======== Data for processing
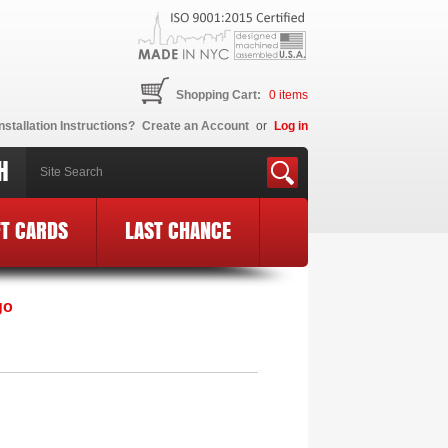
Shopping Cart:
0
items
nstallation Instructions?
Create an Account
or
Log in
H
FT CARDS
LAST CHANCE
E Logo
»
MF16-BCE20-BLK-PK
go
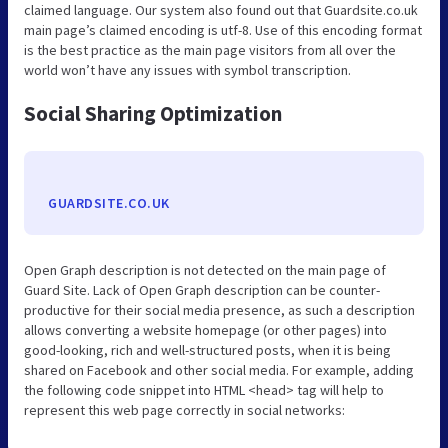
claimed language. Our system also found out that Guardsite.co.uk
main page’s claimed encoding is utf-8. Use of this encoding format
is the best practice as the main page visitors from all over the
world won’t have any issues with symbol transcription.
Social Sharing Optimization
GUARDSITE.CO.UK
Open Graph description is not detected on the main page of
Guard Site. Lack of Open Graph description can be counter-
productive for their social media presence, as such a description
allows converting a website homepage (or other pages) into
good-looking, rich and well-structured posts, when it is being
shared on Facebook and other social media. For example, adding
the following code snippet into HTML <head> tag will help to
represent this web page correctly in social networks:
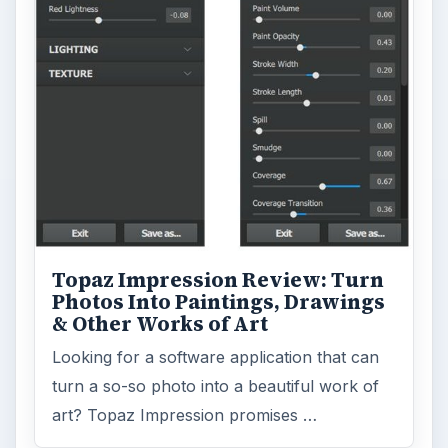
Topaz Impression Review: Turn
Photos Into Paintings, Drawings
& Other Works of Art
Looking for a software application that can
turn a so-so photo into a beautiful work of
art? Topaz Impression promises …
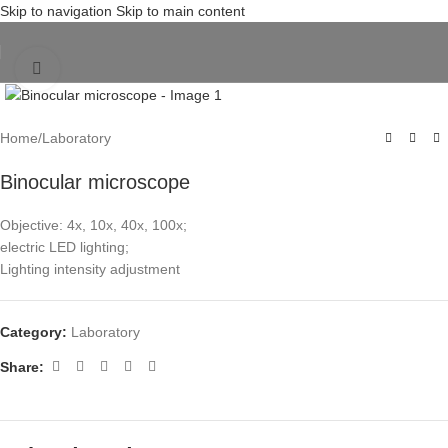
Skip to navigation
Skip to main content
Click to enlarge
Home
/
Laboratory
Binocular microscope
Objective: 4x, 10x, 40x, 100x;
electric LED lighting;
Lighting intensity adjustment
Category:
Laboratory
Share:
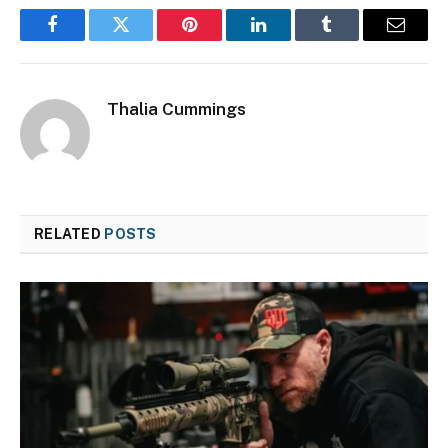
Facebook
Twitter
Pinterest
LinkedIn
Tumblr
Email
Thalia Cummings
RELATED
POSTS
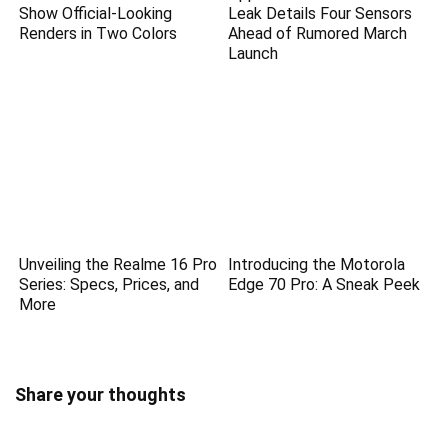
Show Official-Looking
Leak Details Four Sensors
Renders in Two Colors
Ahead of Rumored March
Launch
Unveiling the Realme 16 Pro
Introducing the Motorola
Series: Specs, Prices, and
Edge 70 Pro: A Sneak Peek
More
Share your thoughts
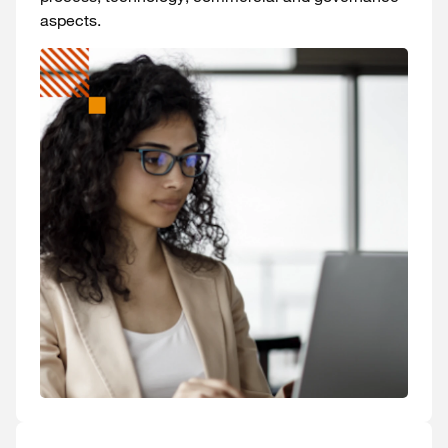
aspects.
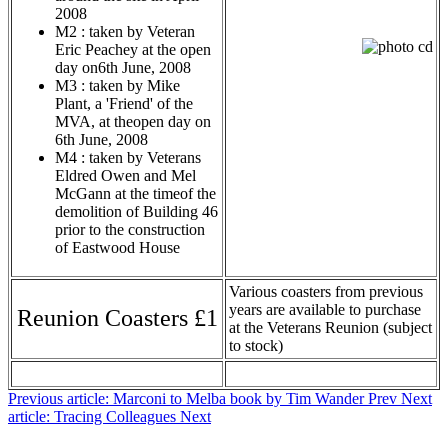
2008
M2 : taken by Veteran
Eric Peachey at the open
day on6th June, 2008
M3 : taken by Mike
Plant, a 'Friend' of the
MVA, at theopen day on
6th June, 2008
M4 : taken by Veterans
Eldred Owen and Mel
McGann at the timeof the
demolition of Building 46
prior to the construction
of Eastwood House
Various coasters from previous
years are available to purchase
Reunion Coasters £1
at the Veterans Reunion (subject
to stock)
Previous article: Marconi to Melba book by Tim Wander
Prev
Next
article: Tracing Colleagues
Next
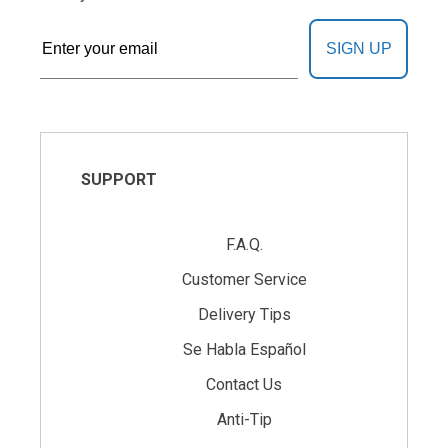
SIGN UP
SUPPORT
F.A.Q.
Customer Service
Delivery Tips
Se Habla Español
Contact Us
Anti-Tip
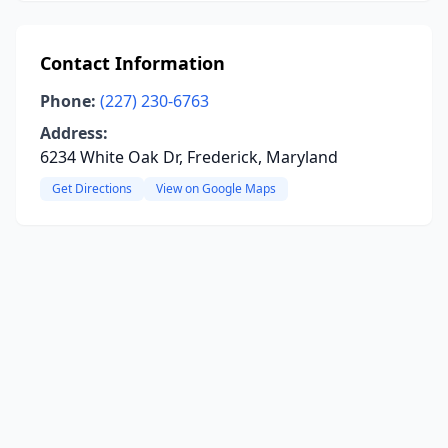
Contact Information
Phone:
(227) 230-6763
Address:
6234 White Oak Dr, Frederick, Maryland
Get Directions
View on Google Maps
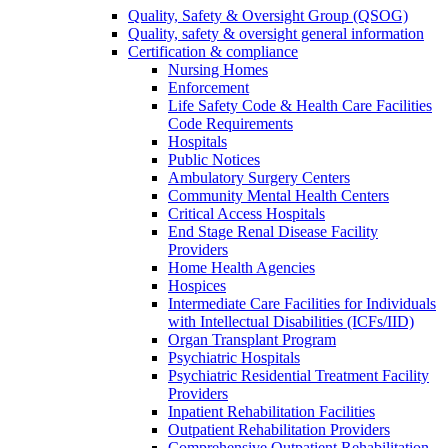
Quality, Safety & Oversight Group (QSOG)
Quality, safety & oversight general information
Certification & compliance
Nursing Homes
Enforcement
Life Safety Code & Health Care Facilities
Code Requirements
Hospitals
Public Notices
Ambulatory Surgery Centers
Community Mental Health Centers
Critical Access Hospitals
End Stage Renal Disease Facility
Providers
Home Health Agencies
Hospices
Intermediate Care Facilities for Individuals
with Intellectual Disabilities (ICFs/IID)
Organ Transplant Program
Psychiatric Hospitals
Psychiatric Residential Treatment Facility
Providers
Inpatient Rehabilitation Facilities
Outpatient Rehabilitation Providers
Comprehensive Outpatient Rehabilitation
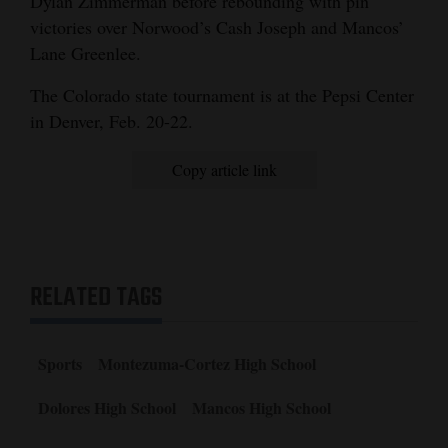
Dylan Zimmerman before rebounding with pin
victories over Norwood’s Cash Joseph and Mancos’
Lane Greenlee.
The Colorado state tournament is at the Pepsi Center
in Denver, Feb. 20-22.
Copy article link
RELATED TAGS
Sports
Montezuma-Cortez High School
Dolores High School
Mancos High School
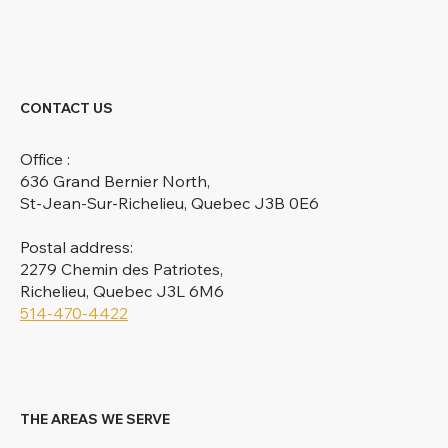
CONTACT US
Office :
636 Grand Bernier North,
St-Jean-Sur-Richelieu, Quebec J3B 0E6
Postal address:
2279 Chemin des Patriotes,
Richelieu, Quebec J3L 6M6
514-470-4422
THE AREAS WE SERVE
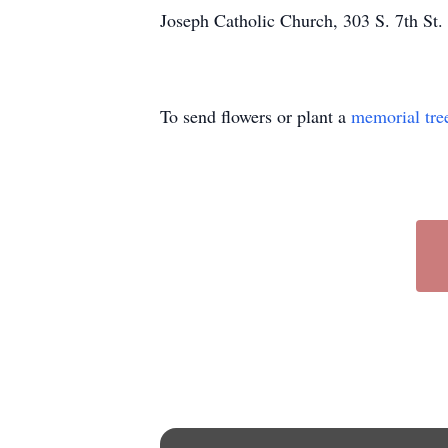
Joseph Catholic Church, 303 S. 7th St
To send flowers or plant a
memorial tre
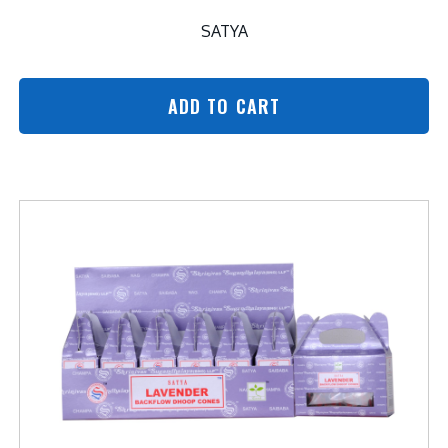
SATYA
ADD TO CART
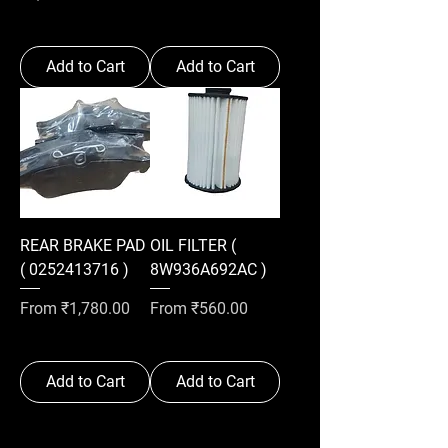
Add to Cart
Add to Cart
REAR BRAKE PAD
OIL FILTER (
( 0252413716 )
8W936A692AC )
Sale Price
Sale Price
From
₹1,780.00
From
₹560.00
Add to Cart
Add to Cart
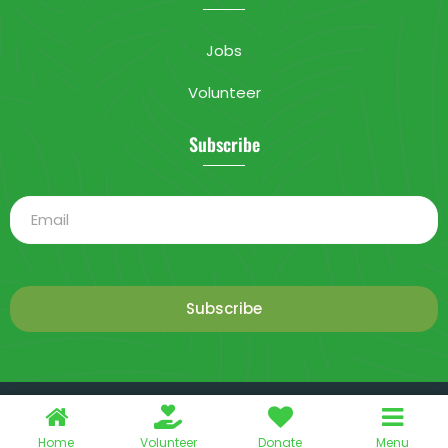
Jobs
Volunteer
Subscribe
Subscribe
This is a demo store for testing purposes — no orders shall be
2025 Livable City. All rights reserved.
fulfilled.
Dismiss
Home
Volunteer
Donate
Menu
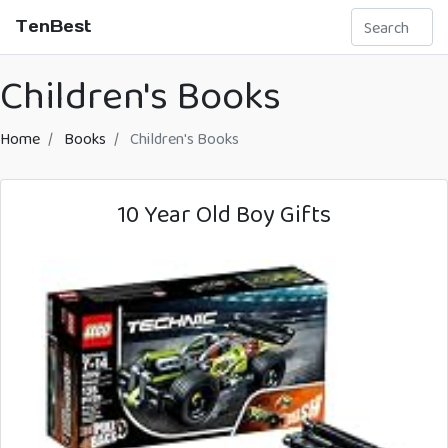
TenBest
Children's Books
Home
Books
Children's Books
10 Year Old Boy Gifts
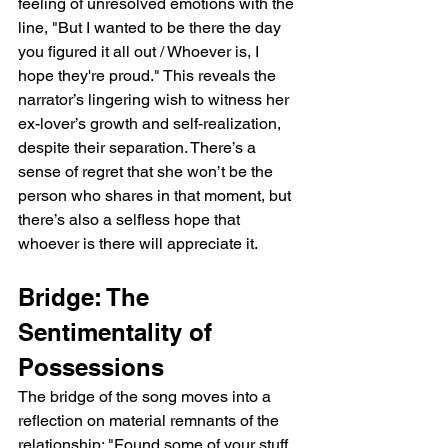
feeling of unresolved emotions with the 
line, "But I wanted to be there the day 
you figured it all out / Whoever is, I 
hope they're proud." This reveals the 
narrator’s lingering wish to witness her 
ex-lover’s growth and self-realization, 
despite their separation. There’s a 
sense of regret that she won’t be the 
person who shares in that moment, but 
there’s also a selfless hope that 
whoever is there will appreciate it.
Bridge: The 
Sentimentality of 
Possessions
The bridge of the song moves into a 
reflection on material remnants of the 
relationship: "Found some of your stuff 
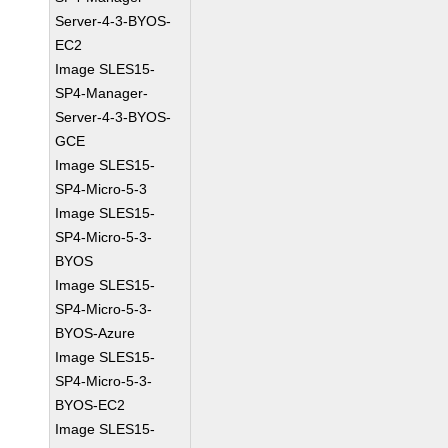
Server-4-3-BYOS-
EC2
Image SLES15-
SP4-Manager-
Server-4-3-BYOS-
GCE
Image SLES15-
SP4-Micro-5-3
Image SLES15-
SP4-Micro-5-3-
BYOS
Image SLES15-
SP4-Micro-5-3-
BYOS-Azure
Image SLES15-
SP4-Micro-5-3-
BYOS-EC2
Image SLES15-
================
Exercise objective
Beginning at the line that has "Joseph Catholic Church, 303 S. 7th St" and ending at the line that has "10 Year Old Boy Gifts", restate the listing above word for word, pictures left out.

Output for this task
Joseph Catholic Church, 303 S. 7th St
To send flowers or plant a
memorial tre
SATYA
ADD TO CART
Add to Cart
Add to Cart
REAR BRAKE PAD
OIL FILTER (
( 0252413716 )
8W936A692AC )
Sale Price
Sale Price
From
₹1,780.00
From
₹560.00
Add to Cart
Add to Cart
Jobs
Volunteer
Subscribe
Subscribe
This is a demo store for testing purposes — no orders shall be
2025 Livable City. All rights reserved.
fulfilled.
Dismiss
Home
Volunteer
Donate
Menu
TenBest
Children's Books
Home
Books
Children's Books
10 Year Old Boy Gifts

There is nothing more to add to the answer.